Look, I’m a writer. I can write stuff like that.
Back to The Day After Turkey Day…
Your
guests are gone. When you waved at the last car leaving the drive, you
whispered, “Thank God.” The thankfulness of this holiday never ends.
You
shuffle to the kitchen. You see disturbing stains and weird food
morsels embedded into the carpet that even Servpro can’t shampoo like it
never even happened.
Your
mind is haunted by Vietnam-like flashbacks, one where you were so proud
of yourself for cleaning out the junk drawer to impress your
mother-in-law only to see her re-arrange your cutlery drawer instead.
You’re
starved. There was food galore on Turkey Day but you don’t actually
remember eating. You grab the closest leftover to gulp down with your
coffee. It turns out to be the last dried-out slice of pumpkin pie.
Breakfast, after all, is the most important meal of the day.
You
empty the overloaded dishwasher and store your fine china, wistfully
thinking when your parents bought it for your wedding it would be used
for A List dinner guests instead of B List family.
Specks
of crystal are still evident on the table cloth where your stalwart
Uncle Lou smashed his wine glass over the political rants of his
hippie-leaning nephew, fisticuffs barely avoided with the call of,
“Pumpkin pie, anyone!”
Stuff like that happens. I kid you not.
My
solution to world peace: pumpkin pie. I say to those United Nations
ambassadors who lurk my online writings — I know you’re out there — try
offering pumpkin pie in sensitive negotiations. You’ve tried the
cocktail and canapé route, and it has historically sucked. Try pie.

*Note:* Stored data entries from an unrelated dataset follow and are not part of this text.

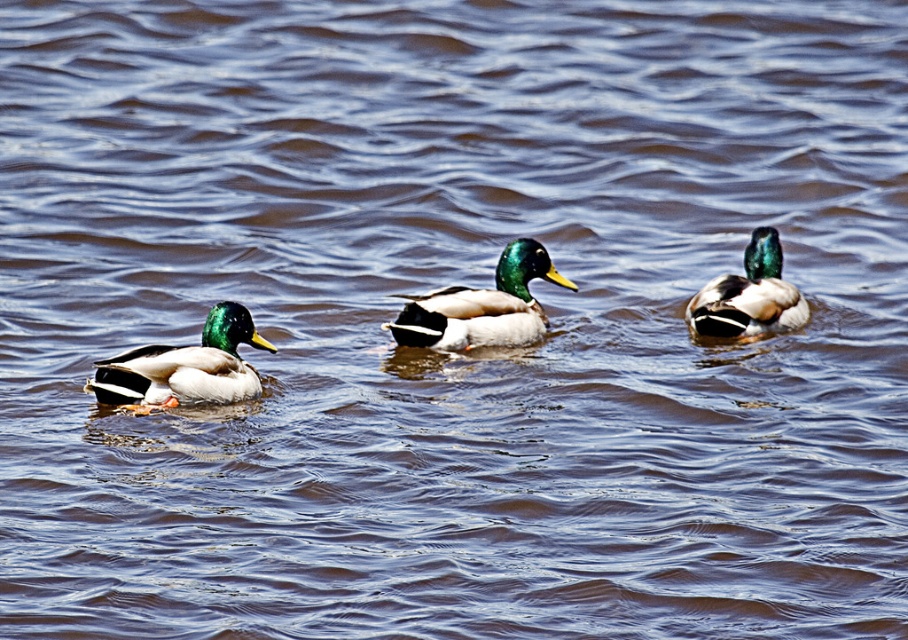 Question: Is green glossy duck at center closer to the viewer compared to shiny green head at right?

Choices:
 (A) yes
 (B) no

Answer: (A)

Question: Which point is farther from the camera taking this photo?

Choices:
 (A) [x=785, y=308]
 (B) [x=245, y=323]
 (C) [x=413, y=307]

Answer: (A)

Question: Based on their relative distances, which object is farther from the green glossy duck at center?

Choices:
 (A) shiny green head at right
 (B) shiny green drake at left

Answer: (B)

Question: Is the position of shiny green drake at left more distant than that of green glossy duck at center?

Choices:
 (A) no
 (B) yes

Answer: (A)

Question: Which of these objects is positioned farthest from the shiny green head at right?

Choices:
 (A) green glossy duck at center
 (B) shiny green drake at left

Answer: (B)

Question: Is shiny green drake at left wider than green glossy duck at center?

Choices:
 (A) no
 (B) yes

Answer: (A)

Back-back to The Day After…
You’re
tired but wound-up, and disturbed the house is so quiet. Your dog and
cat finally crawl out of their hiding spots and you pet them. They bark,
hiss and swat at you. They’ve had more than enough of Little Mikey’s
sticky hand mauls for one joyous day.
You
are thrilled your Aunt Shirley is doing the Christmas feast this year,
so all you have to do is show up in your ugly sweater, chop veggies in
her mod-con kitchen and slip more vodka into your mulled wine glass.
Smiling,
laughing, talking… while hosed. You can do all that. Come that year-end
joy, it’s not like it’ll be your broken crystal or your stained carpet.
Yes, The Day After…
You
literally yearn to return to your workaday world where you get to talk
with normal people, no family drama mine fields to manoeuvre.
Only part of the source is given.